1998 Sands’…. “It is possible that without knowing anything about love I’ve fallen in love?”
1998 Englund’s…. “Now it’s just a matter of what you choose… Love, music they’re forever”
1925 Chaney’s ….” Since I first saw your face, this music has been singing to me of you and of love triumphant! “
2004 Buttler’s….”You alone can make my song take flight, help me make the music of the night”


These last days have been completely amazing, he has told me the same incredible things and even more, he misses me, and obviously I miss him as if I had lost a part of me… Not literally lost because we are still near and see each other but it feels like something is missing… Surely will it be a sign that it is not an obsession, that this is real… I cannot explain this feeling inside, I cannot put him from my mind, I think I am actually falling for him…
I have noticed that he is completely different with me than with other girls, he is much more caring, he hugs me every time we meet, we remember amazing things and talks we have shared, he says he is a jealous brother because of his sister’s suitors, we talk about many things, some are important some other make me laugh of how stupid they actually are…. I am supposed to be Russian and I am a vampire too, we convert each other, we cannot sleep, we want to appear telepathically on the other’s house, we are mad!
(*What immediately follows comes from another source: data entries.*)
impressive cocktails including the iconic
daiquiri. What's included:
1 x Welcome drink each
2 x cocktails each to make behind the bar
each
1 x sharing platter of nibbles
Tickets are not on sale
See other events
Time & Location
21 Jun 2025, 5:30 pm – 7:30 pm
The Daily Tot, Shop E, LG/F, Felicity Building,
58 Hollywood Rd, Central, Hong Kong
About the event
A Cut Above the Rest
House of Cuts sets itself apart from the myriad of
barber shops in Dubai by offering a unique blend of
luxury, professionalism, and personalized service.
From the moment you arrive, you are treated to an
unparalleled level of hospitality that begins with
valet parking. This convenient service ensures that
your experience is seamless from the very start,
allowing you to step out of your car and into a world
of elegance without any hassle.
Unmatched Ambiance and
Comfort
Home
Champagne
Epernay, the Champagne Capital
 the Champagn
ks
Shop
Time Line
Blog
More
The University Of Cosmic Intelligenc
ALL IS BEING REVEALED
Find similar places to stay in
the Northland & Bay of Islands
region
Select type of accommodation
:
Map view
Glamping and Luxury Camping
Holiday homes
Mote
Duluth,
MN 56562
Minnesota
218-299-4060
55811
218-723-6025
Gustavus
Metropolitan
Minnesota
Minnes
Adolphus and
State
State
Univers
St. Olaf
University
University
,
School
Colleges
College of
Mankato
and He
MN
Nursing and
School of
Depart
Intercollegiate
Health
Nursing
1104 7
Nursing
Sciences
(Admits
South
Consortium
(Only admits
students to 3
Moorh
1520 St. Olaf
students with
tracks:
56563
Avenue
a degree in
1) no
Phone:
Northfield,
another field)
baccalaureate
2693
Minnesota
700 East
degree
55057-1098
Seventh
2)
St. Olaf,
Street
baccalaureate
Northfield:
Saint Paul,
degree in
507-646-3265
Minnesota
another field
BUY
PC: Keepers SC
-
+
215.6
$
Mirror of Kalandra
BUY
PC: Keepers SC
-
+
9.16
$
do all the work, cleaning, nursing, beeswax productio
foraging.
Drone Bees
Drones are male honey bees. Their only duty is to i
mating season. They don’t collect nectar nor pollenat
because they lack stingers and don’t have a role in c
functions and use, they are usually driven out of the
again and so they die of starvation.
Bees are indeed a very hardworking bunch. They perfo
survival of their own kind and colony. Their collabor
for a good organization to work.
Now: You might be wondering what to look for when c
But that is who I am, and I can be that stupid, smart, changing personality girl when I am with him, and guess what, he said he totally liked me that way! I just remembered a phrase from Samantha's Life After Phantom: Opera Erotica “I think the world of you and that will never change”. That phrase may explain everything he thinks of me. He also told me that being that enigmatic was what made me perfect for him, that he thought a lot of things about me, all good things, but he did not tell me… That may be good for me right?
I will stay like this, the more time passes the more I like him and the more soon I will tell him… Hopefully that time will arrive soon… “Somehow I know, this moment is waiting somewhere in time ...”

Friday, July 30, 2010

"...God never gives us more than we can bear"

Now has been a long time since I wrote that last entry... What can I say? We continue talking, he continues saying awesome things to me like: "Whoever becomes my brother in law will have found the perfect woman", "I don't know what I like the most; your cruelty or your enigmatic smile", "I prefer 5 minutes with you before dying than water in the desert", "Can you see that you are perfect? and you are also unique in a superlative way" and many, many beautiful things like these...
I truly have found my Phantom, I am almost sure he is the one to become my "one and only true love"...
I didn't write before because it's always the same story and also because I was on a trip while reading a novel... "Life After Phantom: Opera Erotica" by Samantha
The novel is about Erik, the Phantom, after renouncing to Christine when she went with Raoul, a different and unexpected ending to Erik's story. There are some awesome quotations that I would love to use in this entry...(The following quotes come from the novel by Samantha "Life Afer Phantom: Opera Erotica" )
"The daily pain of knowing he would never be with Christine was hard enough to endure"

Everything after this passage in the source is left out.